But the opposition is dying out, and au undisputed title or patronymic soon becomes as bard to contest as an established right of way. After a few decades hardly anybody outside of France will remember that the Montmorencis are interlopers. In France itself, the families who rightfully bear the old names and wear the old crests, and not a few of those who strut in borrowed plumes, will always know whose claims are genuine and whose spurious, and the new-comers are the sharper to repel intruders. So our young ladies, before committing themselves, should be careful to ascertain whether they are to accept the name and style of an aristocrat or of an upstart. They may be sure that a fraudulent title will not give them the place in foreign society which belongs to a real one. Even the modest particule nobiliaire, if arbitrarily prefixed, sounds as absurdly as O’Robinson, McJones, or ap-Brown would to Irish, Scotch, or Welsh ears. It is safer to marry men who have made their own name and position : a lady whose husband is called simply M. Waddington or M. Alexandre Ribot finds her place ready for her. But if our girls desire merely to style themselves marchioness or countess, like the servants in high life below stairs, or to use a coronet upon their note-paper, the fac-simile of a tinsel one answers such purposes.
— M. Jean Gigoux, the painter, lithographer, and illustrator, has recently published a volume of souvenirs entitled Causeries sur les Artistes de Mon Temps. It is one of the most gossipy and interesting books of reminiscences that have been written in this century, so rich in memoirs and recollections of all kinds. For the information of the reader, and in order to complete the lacuna which the author’s modesty has caused him to leave in his volume, it may be said that M. Jean Gigoux is a veteran, who was born at Besançon in 1809, came to Paris in 1827, and has remained there ever since, in close relations of friendship with all the literary, artistic, and political celebrities of the times. He first became famous as a lithographer: his illustration of Gil Blas, consisting of six hundred vignettes, has made the edition of 1835 famous in the annals of bibliophilism ; his large historical paintings, the Death of Leonardo, the Good Samaritan, Antony and Cleopatra after the Battle of Actium, the Capture of Ghent, etc., figure with honor in the museums of the Luxembourg, of Versailles, and of his native town of Besançon, while still vaster compositions adorn different churches in Paris.

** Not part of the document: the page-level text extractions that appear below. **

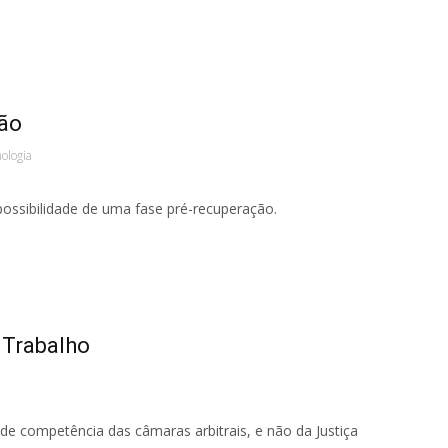
ção
ologia
 possibilidade de uma fase pré-recuperação.
 Trabalho
 de competência das câmaras arbitrais, e não da Justiça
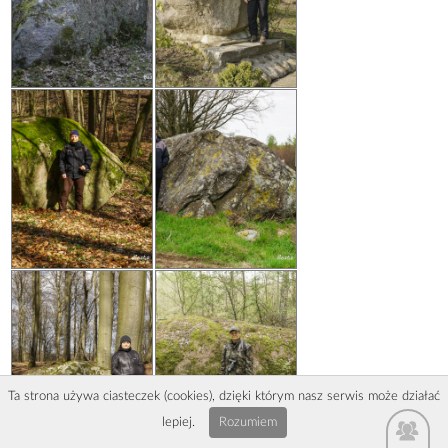
Ta strona używa ciasteczek (cookies), dzięki którym nasz serwis może działać
lepiej.
Rozumiem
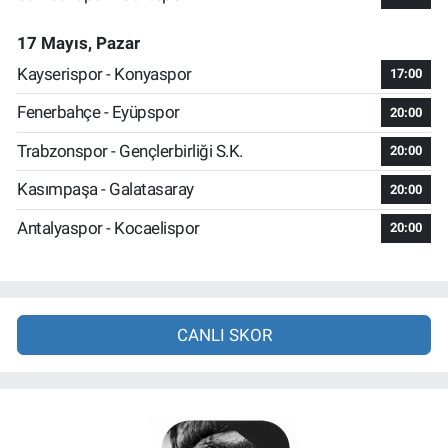
17 Mayıs, Pazar
Kayserispor - Konyaspor
17:00
Fenerbahçe - Eyüpspor
20:00
Trabzonspor - Gençlerbirliği S.K.
20:00
Kasımpaşa - Galatasaray
20:00
Antalyaspor - Kocaelispor
20:00
CANLI SKOR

In the way of official recompenses M. Gigoux has achieved all that ambition can desire ; and the esteem in which he has been held by his contemporaries will doubtless be ratified by posterity.
M. Gigoux was very intimate with Eugène Delacroix, the mighty colorist. No one, he tells us, was more familiar with the antique and a more conscientious student from nature than Delacroix. He was not a tranquil artist ; he was always seeking that which no master can teach, and which is yet the most striking thing in a picture, namely, life. He wanted life everywhere and at any price, — in the landscape, in the sky, around his figures. All the rest was, in his eyes, secondary. He used to work with furious energy; dashing in a patch of light here and there, trying to render the plashing of water, the movement of horses, the scintillation of light on armor, — “ l’impression, encore l’impression, toujours l’impression ! ” Then, finally, when the picture was exhibited, the public and the critics cried out, ‘‘What a daub ! Why, it is not finished ! The shading is not graduated ! ” Delacroix’s sketches were often clumsy; but if he could devote a little time to them, his drawings became charming. M. Gigoux is the happy possessor of three hundred examples, — figures from life, as finished as the finest miniatures, and many drawings from the terra-cotta figurines of Tanagra. One day, while looking over the collection in the author’s studio, M. Bonnat said that these drawings were, in his opinion, as fine as those of the greatest of the great masters. And yet, the morning of the opening of the Salon, Delacroix was obliged to announce to his friend Gigoux that the jury of the Salon had refused each one of the seventeen pictures which he had sent in ! All these seventeen canvases have since appeared in public auctions, and the prices paid for them have varied between 40,000 and 45,000 fr.!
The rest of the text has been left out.